• Activity: Collect from the data below each line with "them".

+ + + + + + +

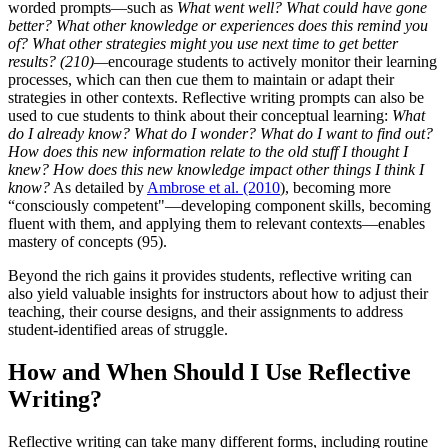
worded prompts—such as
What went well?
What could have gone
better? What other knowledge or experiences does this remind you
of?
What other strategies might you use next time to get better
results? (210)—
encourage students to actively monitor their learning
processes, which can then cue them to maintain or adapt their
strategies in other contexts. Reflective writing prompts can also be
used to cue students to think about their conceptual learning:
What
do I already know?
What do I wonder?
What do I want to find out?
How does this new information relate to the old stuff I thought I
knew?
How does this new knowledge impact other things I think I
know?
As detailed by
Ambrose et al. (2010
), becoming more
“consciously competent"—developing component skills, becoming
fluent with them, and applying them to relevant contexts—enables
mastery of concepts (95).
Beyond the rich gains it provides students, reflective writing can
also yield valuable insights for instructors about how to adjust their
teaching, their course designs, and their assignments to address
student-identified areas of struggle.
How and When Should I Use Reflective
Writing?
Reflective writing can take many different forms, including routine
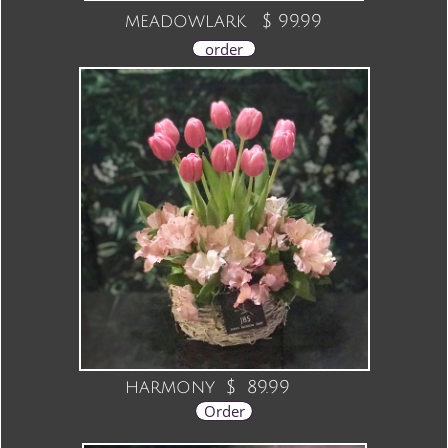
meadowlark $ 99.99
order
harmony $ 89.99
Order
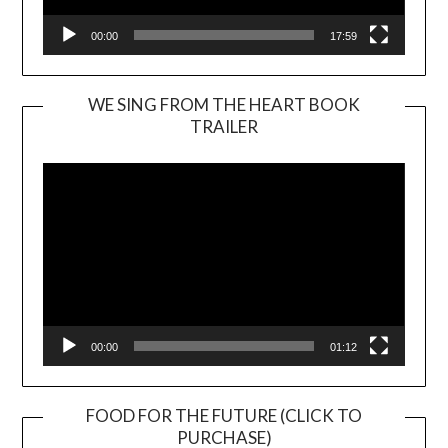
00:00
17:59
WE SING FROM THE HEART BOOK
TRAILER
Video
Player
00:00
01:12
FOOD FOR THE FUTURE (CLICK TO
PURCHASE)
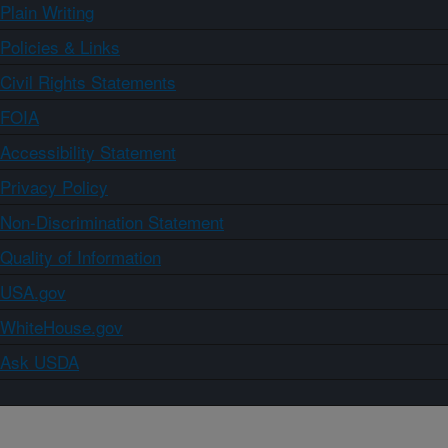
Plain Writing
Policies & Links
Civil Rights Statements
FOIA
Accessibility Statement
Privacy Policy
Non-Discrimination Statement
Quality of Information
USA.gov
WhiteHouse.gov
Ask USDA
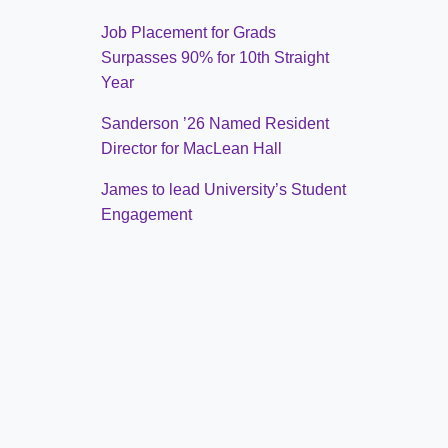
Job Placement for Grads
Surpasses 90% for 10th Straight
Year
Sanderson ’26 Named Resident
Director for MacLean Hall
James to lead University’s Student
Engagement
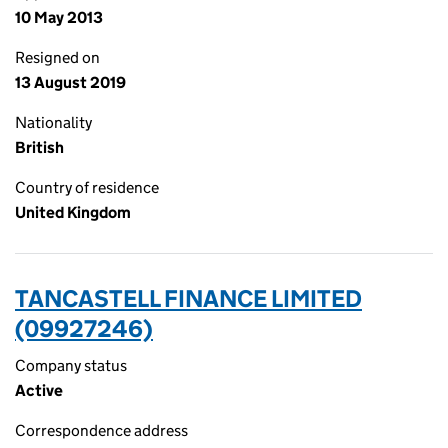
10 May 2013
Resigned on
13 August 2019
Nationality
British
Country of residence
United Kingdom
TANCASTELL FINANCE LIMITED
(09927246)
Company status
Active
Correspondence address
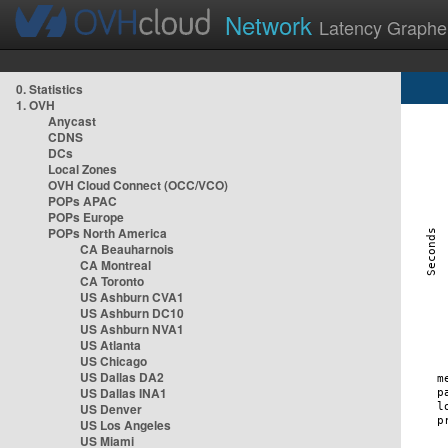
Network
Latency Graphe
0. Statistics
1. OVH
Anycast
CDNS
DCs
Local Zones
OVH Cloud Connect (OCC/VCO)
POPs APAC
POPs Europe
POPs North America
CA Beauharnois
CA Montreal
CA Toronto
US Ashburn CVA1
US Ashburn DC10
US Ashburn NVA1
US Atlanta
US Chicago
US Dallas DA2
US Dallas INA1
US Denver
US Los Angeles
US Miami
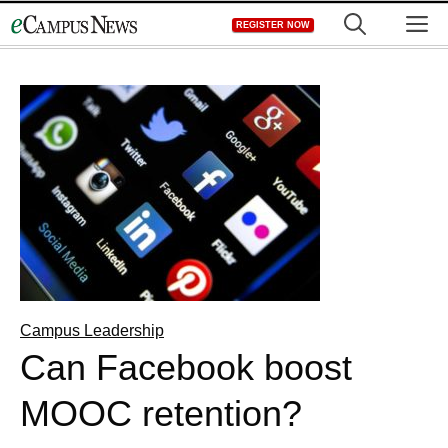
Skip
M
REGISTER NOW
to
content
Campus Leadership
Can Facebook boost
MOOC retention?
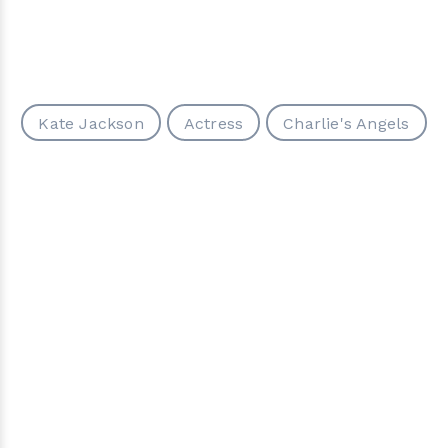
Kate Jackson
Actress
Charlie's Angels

+ + + + + + +

• Task result:
processes, which can then cue them to maintain or adapt their
fluent with them, and applying them to relevant contexts—enables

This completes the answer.